- [PROBLEM]: Would you print exactly the lines that begin the listing and continue through the line holding "Next time you’re looking for a"? No pictures, please.
----
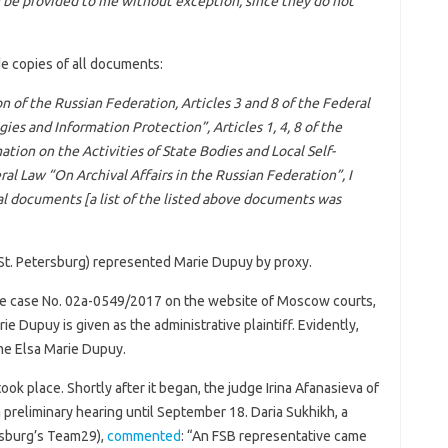
n be provided to me without exception, since they do not
de copies of all documents:
on of the Russian Federation, Articles 3 and 8 of the Federal
es and Information Protection”, Articles 1, 4, 8 of the
tion on the Activities of State Bodies and Local Self-
al Law “On Archival Affairs in the Russian Federation”, I
val documents [a list of the listed above documents was
St. Petersburg) represented Marie Dupuy by proxy.
e case No. 02а-0549/2017 on the website of Moscow courts,
ie Dupuy is given as the administrative plaintiff. Evidently,
me Elsa Marie Dupuy.
ook place. Shortly after it began, the judge Irina Afanasieva of
reliminary hearing until September 18. Daria Sukhikh, a
ersburg’s Team29),
commented
: “An FSB representative came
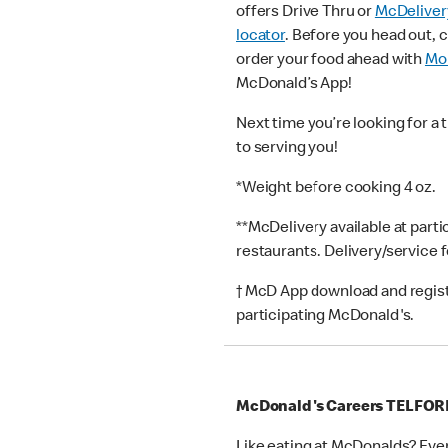
offers Drive Thru or
McDeliver
locator
. Before you head out, 
order your food ahead with
Mob
McDonald’s App!
Next time you’re looking for a 
to serving you!
*Weight before cooking 4 oz.
**McDelivery available at part
restaurants. Delivery/service 
† McD App download and registr
participating McDonald's.
McDonald's Careers TELFOR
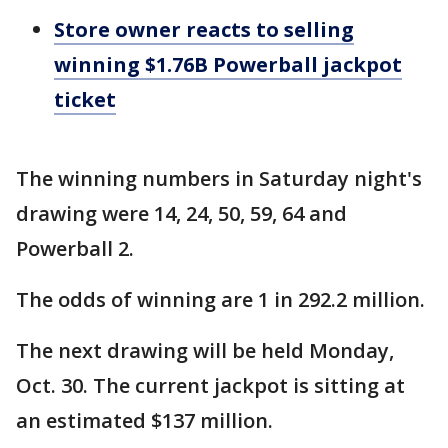
Store owner reacts to selling
winning $1.76B Powerball jackpot
ticket
The winning numbers in Saturday night's
drawing were 14, 24, 50, 59, 64 and
Powerball 2.
The odds of winning are 1 in 292.2 million.
The next drawing will be held Monday,
Oct. 30. The current jackpot is sitting at
an estimated $137 million.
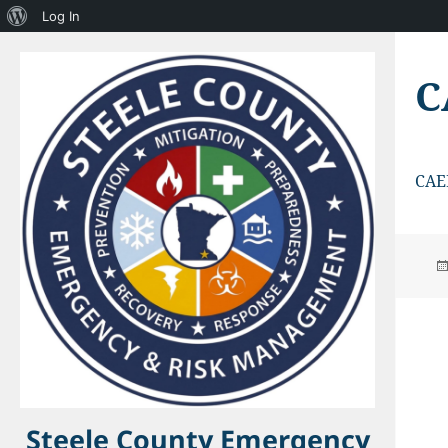
About
Log In
WordPress
C
CAE
Steele County Emergency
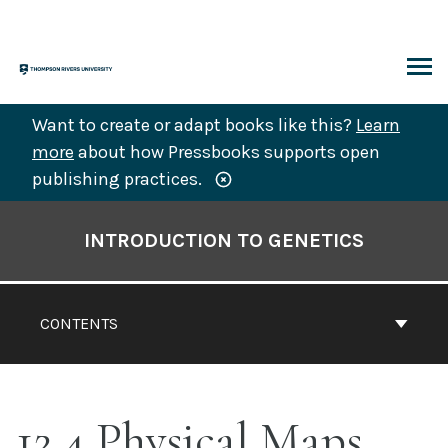
Skip
to
content
ARCH
Want to create or adapt books like this?
Learn
more
about how Pressbooks supports open
publishing practices.
Book
Contents
INTRODUCTION TO GENETICS
Navigation
CONTENTS
12.4 Physical Maps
----
- [EXERCISE RESULT]:
n be provided to me without exception, since they do not
de copies of all documents:
on of the Russian Federation, Articles 3 and 8 of the Federal
es and Information Protection”, Articles 1, 4, 8 of the
tion on the Activities of State Bodies and Local Self-
al Law “On Archival Affairs in the Russian Federation”, I
val documents [a list of the listed above documents was
St. Petersburg) represented Marie Dupuy by proxy.
e case No. 02а-0549/2017 on the website of Moscow courts,
ie Dupuy is given as the administrative plaintiff. Evidently,
me Elsa Marie Dupuy.
ook place. Shortly after it began, the judge Irina Afanasieva of
reliminary hearing until September 18. Daria Sukhikh, a
ersburg’s Team29),
commented
: “An FSB representative came
offers Drive Thru or
McDeliver
locator
. Before you head out, 
order your food ahead with
Mob
McDonald’s App!
Next time you’re looking for a 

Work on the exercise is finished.